A National Institutes of Health (NIH) clinical trial, during which volunteers were infected with the dengue virus for six months and then given either an experimental dengue vaccine or a placebo injection, proved 100% effective, NIH said in a March 16, 2016 press announcement. All 21 volunteers who received the vaccine, TV003, were protected from infection, while all 20 placebo recipients developed dengue. The study was published in Science Translational Medicine.
Dengue fever, prevalent throughout the tropics and subtropics, is caused by four related dengue viruses-called serotypes-that are spread by Aedes mosquitoes, the same mosquitoes that spread Zika virus. Most of the estimated 390 million people who are infected with dengue virus each year develop either no symptoms or a mild illness. However, some people develop serious or life-threatening illness, and large outbreaks lead millions to seek care.

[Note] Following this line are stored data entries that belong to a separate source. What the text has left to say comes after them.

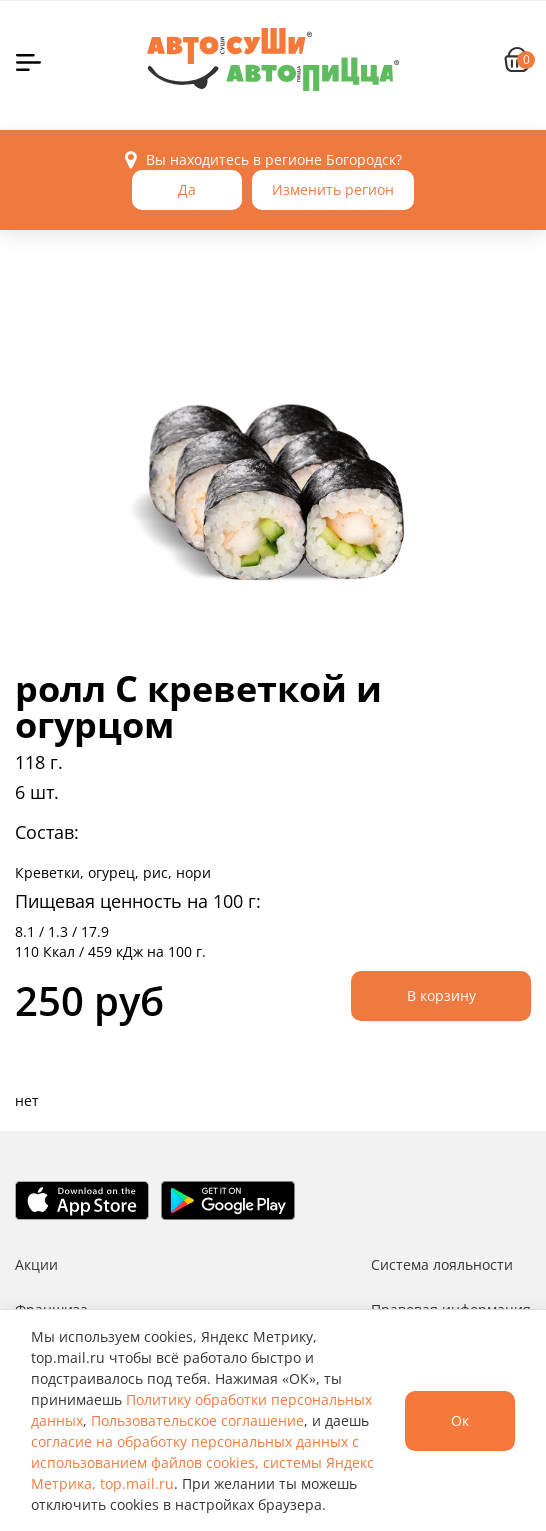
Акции (36, 1264)
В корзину (441, 995)
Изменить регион (333, 189)
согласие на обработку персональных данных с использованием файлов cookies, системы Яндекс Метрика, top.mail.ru (202, 1462)
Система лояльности (442, 1264)
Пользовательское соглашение (197, 1420)
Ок (460, 1420)
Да (187, 189)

Stephen Whitehead, PhD, and his colleagues from NIH’s National Institute of Allergy and Infectious Diseases (NIAID) primarily developed the experimental vaccine. FDA’s Center for Biologics Evaluation and Research also contributed to the development. The candidate vaccine was created from a mixture of four live, weakened (attenuated) viruses targeted to each of the four serotypes. A total of 48 healthy adult volunteers enrolled at two trial sites, the University of Vermont College of Medicine and Johns Hopkins Bloomberg School of Public Health participated in the study. Participants were randomly assigned to receive either vaccine or placebo injection.
Whitehead and colleagues also developed the challenge virus used in the trial, which is a genetically modified version of a dengue-2 serotype virus isolated in the Kingdom of Tonga in 1974. The original virus was notable for causing only mild illness. In previous human challenge trials with this modified virus, Whitehead and his co-investigators established the virus dose that would cause all recipients to develop viremia-the presence of virus in the blood-and most to develop a mild rash. According to Whitehead, by inducing only rash (without fever) in the majority of recipients, the challenge virus mimics natural dengue virus infection, which often features such a rash.
In the study, all 20-placebo recipients developed viremia, 16 (80%) developed mild rash and 4 (20%) had a temporary drop in white blood cell count following challenge with the virus. None of the 21 TV003 vaccine recipients developed viremia or any other sign of infection after challenge.
Whitehead is currently developing a human challenge model using a modified dengue serotype-3 virus. This challenge virus could be used in future clinical trials to test the efficacy of candidate dengue vaccines or therapies.